This comes on top of the cuts which last year saw Quebec's funding reduced by 30%, Ontario's by 24%, and Alberta only being funded for six months. What worries people most is that the cuts are going to be to the programmes which focus on prevention to those people considered to be most at risk; intravenous drug users, prisoners and gay men. While nobody is arguing that funding research to develop a vaccine to prevent HIV/AIDS is a bad thing, taking money away from programming aimed at preventing the immediate spread of the disease to do so is dangerous and irresponsible.

So why is Steven Harper's government doing this? Well in the last election he ran on a platform that included a promise to try and repeal Canada's same sex marriage law, and once elected cancelled the previous government's plans at decriminalizing marijuana.
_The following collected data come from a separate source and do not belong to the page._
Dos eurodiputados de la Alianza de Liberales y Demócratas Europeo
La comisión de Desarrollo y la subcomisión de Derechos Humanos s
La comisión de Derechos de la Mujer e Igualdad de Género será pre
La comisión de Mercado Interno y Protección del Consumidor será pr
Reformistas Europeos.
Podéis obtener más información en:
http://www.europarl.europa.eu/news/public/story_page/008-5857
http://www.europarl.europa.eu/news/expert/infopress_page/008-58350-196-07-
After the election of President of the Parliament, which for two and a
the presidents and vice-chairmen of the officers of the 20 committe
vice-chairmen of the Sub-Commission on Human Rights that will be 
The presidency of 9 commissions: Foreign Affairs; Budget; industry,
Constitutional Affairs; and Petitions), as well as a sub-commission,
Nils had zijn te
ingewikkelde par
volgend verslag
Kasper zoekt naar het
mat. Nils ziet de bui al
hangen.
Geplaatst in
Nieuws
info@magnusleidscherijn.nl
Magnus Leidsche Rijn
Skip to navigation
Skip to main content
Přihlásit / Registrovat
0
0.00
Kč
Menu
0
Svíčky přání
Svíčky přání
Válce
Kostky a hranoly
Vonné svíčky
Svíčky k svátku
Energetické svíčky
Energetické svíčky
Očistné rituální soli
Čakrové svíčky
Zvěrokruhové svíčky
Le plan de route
If that doesn't give you some idea of this government's mindset, how about this quote from our honourable Prime Minister when it came to the question of harm reduction among addicts: "If you remain an addict, I don't care how much harm you reduce, you're going to have a short and miserable life."

This is the same government that is doing it's best to manipulate figures to show that a trial safe injection site in Vancouver British Columbia has led to more people using intravenous drugs and has caused more harm than good. The actual truth of the matter is that every time a person shoots up on their own in a controlled environment they will not be sharing a needle and not risking the spread of disease to anyone else. There is also statistical evidence that intravenous drug users who come to safe injection sites or needle exchanges are far more likely to enter into treatment programmes than people who don't, as they are in constant contact with people who will help and encourage them to rehabilitate.
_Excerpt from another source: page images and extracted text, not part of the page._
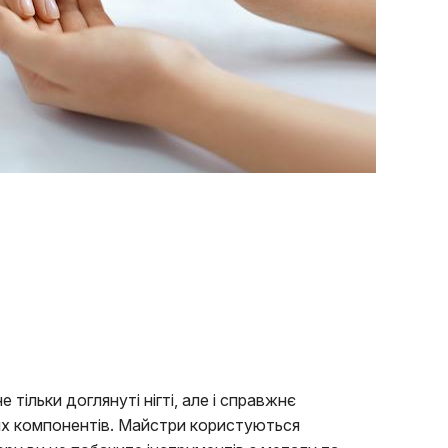
тільки доглянуті нігті, але і справжнє
них компонентів. Майстри користуються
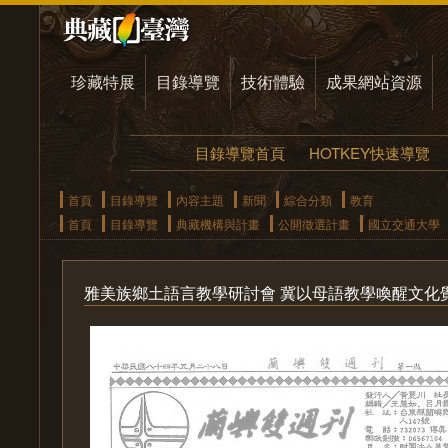
珍藏特展
目錄導覽
技術體驗
成果網站資源
目錄導覽首頁
HOTKEY快速導覽
首頁
目錄導覽
內容主題
新聞
綜合分類
教育
首頁
目錄導覽
典藏機構與計畫
公開徵選計畫
國立交通大學
雅美族鄉土語言教學研討會 冀以母語教學喚醒文化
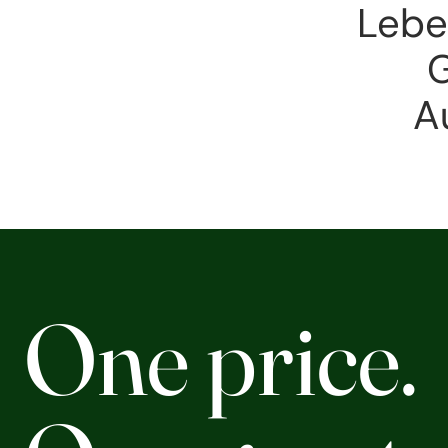
Leben
G
A
One price.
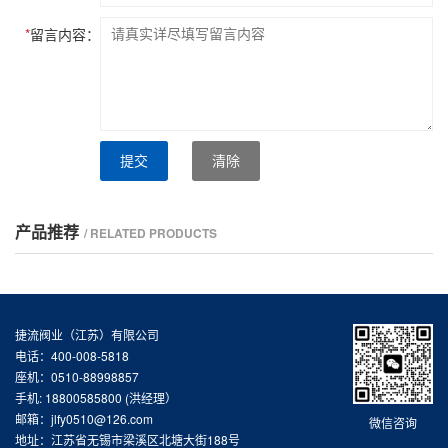
*
留言内容：
提交
清除
产品推荐
/ RELATED PRODUCTS
捷流阀业（江苏）有限公司
电话：400-008-5818
座机：0510-88998857
手机: 18800585800 (洪经理）
邮箱：jlfy0510@126.com
微信咨询
地址：江苏省无锡市梁溪区北塘大街188号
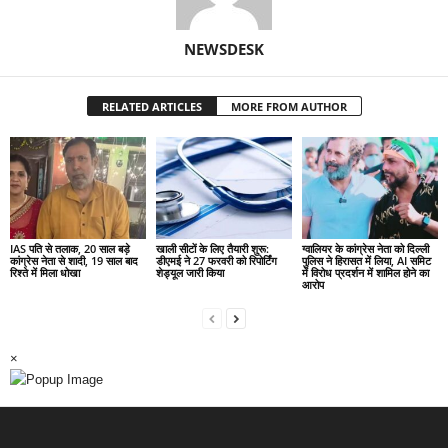
NEWSDESK
RELATED ARTICLES
MORE FROM AUTHOR
IAS पति से तलाक, 20 साल बड़े
खाली सीटों के लिए तैयारी शुरू:
ग्वालियर के कांग्रेस नेता को दिल्ली
कांग्रेस नेता से शादी, 19 साल बाद
डीएमई ने 27 फरवरी को रिपोर्टिंग
पुलिस ने हिरासत में लिया, AI समिट
रिश्ते में मिला धोखा
शेड्यूल जारी किया
में विरोध प्रदर्शन में शामिल होने का
आरोप
×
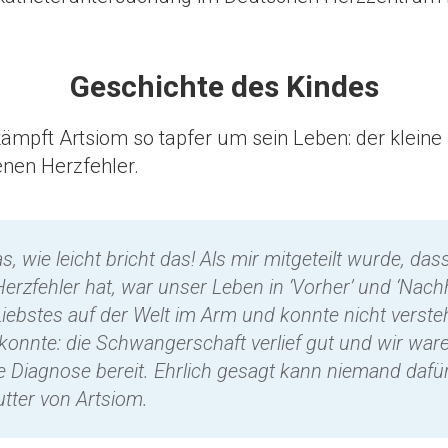
Geschichte des Kindes
ämpft Artsiom so tapfer um sein Leben: der kleine 
nen Herzfehler.
s, wie leicht bricht das! Als mir mitgeteilt wurde, da
rzfehler hat, war unser Leben in ‘Vorher’ und ‘Nachhe
 Liebstes auf der Welt im Arm und konnte nicht verste
konnte: die Schwangerschaft verlief gut und wir war
he Diagnose bereit. Ehrlich gesagt kann niemand dafür 
utter von Artsiom.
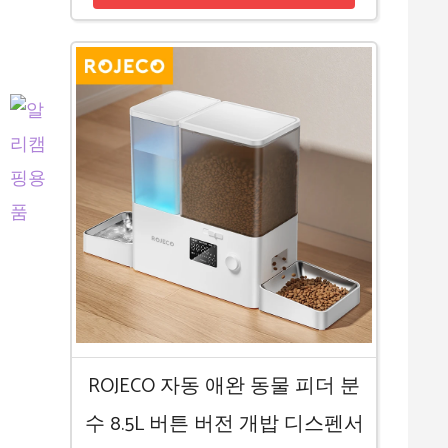
ROJECO 자동 애완 동물 피더 분
수 8.5L 버튼 버전 개밥 디스펜서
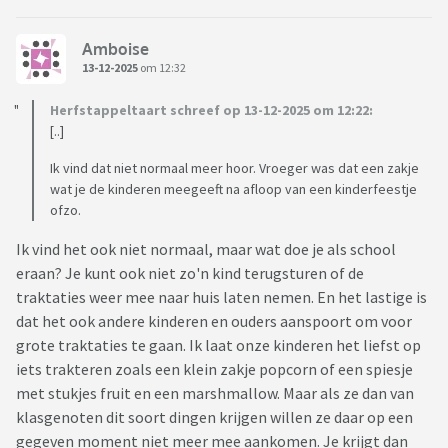
Amboise
13-12-2025
om 12:32
Herfstappeltaart schreef op 13-12-2025 om 12:22:
[..]
Ik vind dat niet normaal meer hoor. Vroeger was dat een zakje
wat je de kinderen meegeeft na afloop van een kinderfeestje
ofzo.
Ik vind het ook niet normaal, maar wat doe je als school
eraan? Je kunt ook niet zo'n kind terugsturen of de
traktaties weer mee naar huis laten nemen. En het lastige is
dat het ook andere kinderen en ouders aanspoort om voor
grote traktaties te gaan. Ik laat onze kinderen het liefst op
iets trakteren zoals een klein zakje popcorn of een spiesje
met stukjes fruit en een marshmallow. Maar als ze dan van
klasgenoten dit soort dingen krijgen willen ze daar op een
gegeven moment niet meer mee aankomen. Je krijgt dan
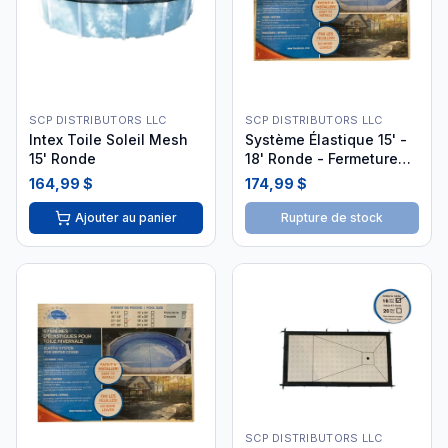
SCP DISTRIBUTORS LLC
SCP DISTRIBUTORS LLC
Intex Toile Soleil Mesh
Système Élastique 15' -
15' Ronde
18' Ronde - Fermeture
Piscine
164,99 $
174,99 $
Ajouter au panier
Rupture de stock
SCP DISTRIBUTORS LLC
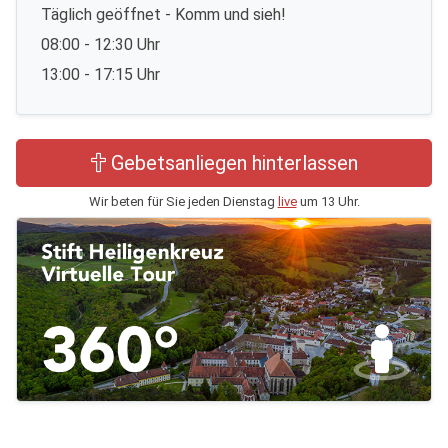
Täglich geöffnet - Komm und sieh!
08:00 - 12:30 Uhr
13:00 - 17:15 Uhr
Gebetsanliegen hinterlassen
Wir beten für Sie jeden Dienstag
live
um 13 Uhr.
Logic, reason, and statistical evidence all point towards spending money on programmes geared towards preventing the spread of HIV/AIDS is currently the most efficient and effective means we have of controlling the disease. All the statistical evidence points to the fact that needle exchanges, safe injection sites, and the use of condoms are the most effective preventative measures going, therefore it only makes sense that those are means we should be using to prevent the spread of the disease.
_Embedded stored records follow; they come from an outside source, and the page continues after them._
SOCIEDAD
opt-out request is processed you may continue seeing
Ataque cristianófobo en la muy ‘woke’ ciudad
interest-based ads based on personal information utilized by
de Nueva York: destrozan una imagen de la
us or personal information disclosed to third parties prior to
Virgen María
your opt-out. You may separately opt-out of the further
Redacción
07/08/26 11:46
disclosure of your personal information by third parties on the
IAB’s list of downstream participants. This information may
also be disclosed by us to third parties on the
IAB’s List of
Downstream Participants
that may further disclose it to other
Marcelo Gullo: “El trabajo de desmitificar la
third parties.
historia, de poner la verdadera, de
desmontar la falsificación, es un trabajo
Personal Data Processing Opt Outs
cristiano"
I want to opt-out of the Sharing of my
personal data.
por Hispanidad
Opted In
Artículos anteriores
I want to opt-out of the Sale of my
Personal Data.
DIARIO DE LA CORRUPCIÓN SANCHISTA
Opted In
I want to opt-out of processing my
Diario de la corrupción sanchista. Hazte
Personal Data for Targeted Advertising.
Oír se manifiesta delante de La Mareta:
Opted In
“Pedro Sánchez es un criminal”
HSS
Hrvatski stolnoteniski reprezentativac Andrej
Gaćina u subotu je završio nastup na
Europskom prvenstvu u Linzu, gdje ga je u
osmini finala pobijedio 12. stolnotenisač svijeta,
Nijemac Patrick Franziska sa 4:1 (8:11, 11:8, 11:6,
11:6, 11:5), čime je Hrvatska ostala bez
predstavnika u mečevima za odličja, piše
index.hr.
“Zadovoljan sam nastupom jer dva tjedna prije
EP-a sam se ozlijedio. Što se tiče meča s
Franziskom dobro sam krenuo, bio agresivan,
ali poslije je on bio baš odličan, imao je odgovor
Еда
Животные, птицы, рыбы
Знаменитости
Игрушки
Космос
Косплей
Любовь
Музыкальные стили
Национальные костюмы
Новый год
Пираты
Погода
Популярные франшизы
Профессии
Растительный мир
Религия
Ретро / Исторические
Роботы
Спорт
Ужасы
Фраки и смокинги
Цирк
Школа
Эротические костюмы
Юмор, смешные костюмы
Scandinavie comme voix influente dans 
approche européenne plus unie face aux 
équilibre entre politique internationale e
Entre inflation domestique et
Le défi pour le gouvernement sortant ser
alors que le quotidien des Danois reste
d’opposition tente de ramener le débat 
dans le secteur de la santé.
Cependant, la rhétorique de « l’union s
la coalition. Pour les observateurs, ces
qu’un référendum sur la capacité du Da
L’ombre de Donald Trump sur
Unfortunately it seems that logic, reason, and statistical evidence mean nothing to people like the Prime Minister of Canada and his fellow travellers. It's obviously much more important for them to impose their morality on the rest of us, no matter how many people they kill in the process.

References to statistical evidence in this article are supported by the work of epidemiologist Elizabeth Pisani's work as sited in her book The Wisdom Of Whores. You can find a listing of all her references at the reference page of her Wisdom Of Whores web site.

May 8, 2008

Book Review: The Wisdom Of Whores Elizabeth Pisani

It's close to thirty years ago since British rocker Ian Drury had a hit with the song "Sex And Drugs And Rock And Roll". Somehow or other nobody had strung the three together in quite the catchy way he had before, and his little ditty's title caught more then a few people's imaginations. In those innocent days prior to AIDS and the "War On Drugs", it became the catch phrase of choice for a great many people to sum up what they needed to make them happy. That Drury might have been satirizing the rock star image with his song was lost on ninety per cent of his audience, who had latched onto the title as a lifestyle definition.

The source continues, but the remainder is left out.